Double Machine Learning of Continuous Treatment Effects with General Instrumental Variables
Shuyuan Chen, Peng Zhang, Yifan Cui

TL;DR
This paper introduces a novel framework for estimating causal effects of continuous treatments using instrumental variables, addressing unmeasured confounding with a debiased machine learning approach and local identification techniques.
Contribution
It proposes a new identification strategy with uniform regular weighting functions and an augmented inverse probability weighted score for continuous treatments.
Findings
The method effectively mitigates bias from unobserved confounders.
Asymptotic properties are established for kernel and empirical risk minimization estimators.

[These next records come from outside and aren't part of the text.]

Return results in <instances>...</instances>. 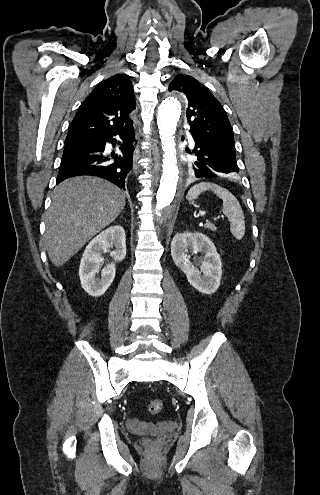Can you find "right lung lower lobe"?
Listing matches in <instances>:
<instances>
[{
	"label": "right lung lower lobe",
	"instance_id": "obj_1",
	"mask_svg": "<svg viewBox=\"0 0 320 495\" xmlns=\"http://www.w3.org/2000/svg\"><path fill=\"white\" fill-rule=\"evenodd\" d=\"M115 136H119L124 143L120 150L123 156L112 154L113 163L104 152L106 143L116 144ZM135 141L133 125L122 130L109 132L102 136L80 141L66 142L61 159L56 183L79 175L98 176L111 181L118 187L125 189V179L132 170V145Z\"/></svg>",
	"mask_w": 320,
	"mask_h": 495
}]
</instances>
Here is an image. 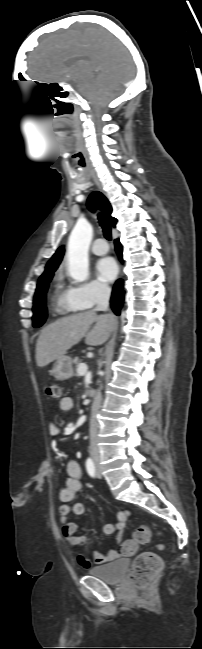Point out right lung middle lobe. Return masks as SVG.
I'll list each match as a JSON object with an SVG mask.
<instances>
[{
  "label": "right lung middle lobe",
  "mask_w": 202,
  "mask_h": 649,
  "mask_svg": "<svg viewBox=\"0 0 202 649\" xmlns=\"http://www.w3.org/2000/svg\"><path fill=\"white\" fill-rule=\"evenodd\" d=\"M53 277V272L39 278L33 300V326L40 327L47 318L46 292Z\"/></svg>",
  "instance_id": "right-lung-middle-lobe-1"
}]
</instances>
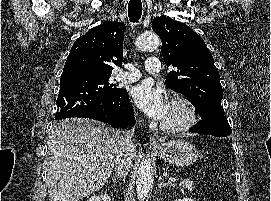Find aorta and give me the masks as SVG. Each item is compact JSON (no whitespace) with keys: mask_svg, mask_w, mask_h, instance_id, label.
<instances>
[{"mask_svg":"<svg viewBox=\"0 0 271 201\" xmlns=\"http://www.w3.org/2000/svg\"><path fill=\"white\" fill-rule=\"evenodd\" d=\"M136 47L141 51L156 49L160 45L159 37L152 32L141 34L136 39ZM153 183V167L149 158L141 161L136 181V192L138 201H144L148 196Z\"/></svg>","mask_w":271,"mask_h":201,"instance_id":"obj_1","label":"aorta"}]
</instances>
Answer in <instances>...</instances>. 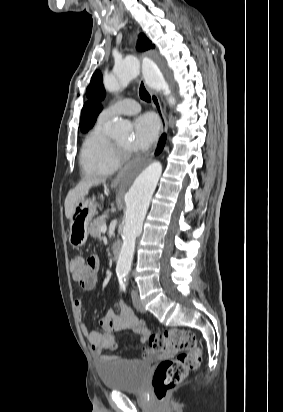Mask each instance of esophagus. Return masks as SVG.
I'll return each mask as SVG.
<instances>
[{"mask_svg": "<svg viewBox=\"0 0 283 412\" xmlns=\"http://www.w3.org/2000/svg\"><path fill=\"white\" fill-rule=\"evenodd\" d=\"M149 93H150V96H151V99H152V104H153L154 108L156 109V111L159 115V118H160L161 134H164V133L167 132L168 124H167V119H166V116L164 114L161 102H160V98H159L158 94L153 92V91L149 90ZM122 177H123V173H119L115 177V179L112 181V185H117L118 183H120Z\"/></svg>", "mask_w": 283, "mask_h": 412, "instance_id": "34e87169", "label": "esophagus"}]
</instances>
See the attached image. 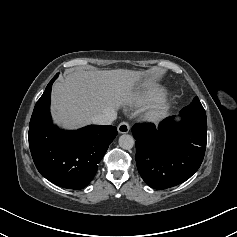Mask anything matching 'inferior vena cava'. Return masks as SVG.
Masks as SVG:
<instances>
[{
	"label": "inferior vena cava",
	"instance_id": "obj_1",
	"mask_svg": "<svg viewBox=\"0 0 237 237\" xmlns=\"http://www.w3.org/2000/svg\"><path fill=\"white\" fill-rule=\"evenodd\" d=\"M117 117L115 110H110L104 114H99L95 116L92 120L94 124L97 125H110Z\"/></svg>",
	"mask_w": 237,
	"mask_h": 237
}]
</instances>
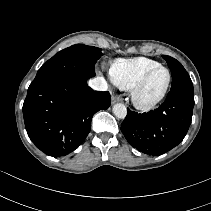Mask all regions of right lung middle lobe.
Masks as SVG:
<instances>
[{
	"label": "right lung middle lobe",
	"mask_w": 211,
	"mask_h": 211,
	"mask_svg": "<svg viewBox=\"0 0 211 211\" xmlns=\"http://www.w3.org/2000/svg\"><path fill=\"white\" fill-rule=\"evenodd\" d=\"M101 56L100 48L83 44L72 45L44 63L35 79L65 76L87 80L95 76V63Z\"/></svg>",
	"instance_id": "dd1d6c3e"
}]
</instances>
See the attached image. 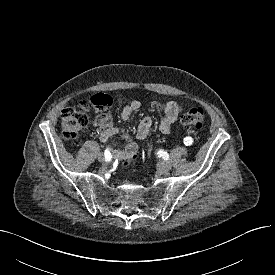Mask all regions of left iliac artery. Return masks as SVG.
<instances>
[{
	"label": "left iliac artery",
	"mask_w": 275,
	"mask_h": 275,
	"mask_svg": "<svg viewBox=\"0 0 275 275\" xmlns=\"http://www.w3.org/2000/svg\"><path fill=\"white\" fill-rule=\"evenodd\" d=\"M192 143H193V138L192 137L187 136V137L184 138V144L186 146H190V145H192Z\"/></svg>",
	"instance_id": "1"
}]
</instances>
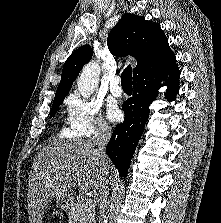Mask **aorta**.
Here are the masks:
<instances>
[{
  "mask_svg": "<svg viewBox=\"0 0 221 223\" xmlns=\"http://www.w3.org/2000/svg\"><path fill=\"white\" fill-rule=\"evenodd\" d=\"M100 65L92 61L84 66L77 80V87L84 98H88L93 90L98 87L100 78Z\"/></svg>",
  "mask_w": 221,
  "mask_h": 223,
  "instance_id": "aorta-1",
  "label": "aorta"
}]
</instances>
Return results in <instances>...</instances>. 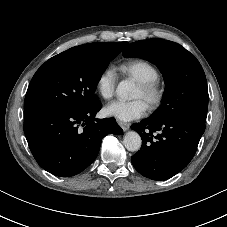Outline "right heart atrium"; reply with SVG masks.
I'll use <instances>...</instances> for the list:
<instances>
[{
  "label": "right heart atrium",
  "instance_id": "1",
  "mask_svg": "<svg viewBox=\"0 0 227 227\" xmlns=\"http://www.w3.org/2000/svg\"><path fill=\"white\" fill-rule=\"evenodd\" d=\"M117 76L113 69H104L97 77L96 91L99 96L105 100H109L115 93Z\"/></svg>",
  "mask_w": 227,
  "mask_h": 227
}]
</instances>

Simulation and empirical studies demonstrate finite-sample performance.
Abstract
Estimating causal effects of continuous treatments is a common problem in practice, for example, in studying average dose-response functions. Classical analyses typically assume that all confounders are fully observed, whereas in real-world applications, unmeasured confounding often persists. In this article, we propose a novel framework for the identification of average dose-response functions using instrumental variables, thereby mitigating bias induced by unobserved confounders. We introduce the concept of a uniform regular weighting function and consider covering the treatment space with a finite collection of open sets. On each of these sets, such a weighting function exists, allowing us to identify the average dose-response function locally within the corresponding region. For estimation, we propose an augmented inverse probability weighted score for continuous treatments with…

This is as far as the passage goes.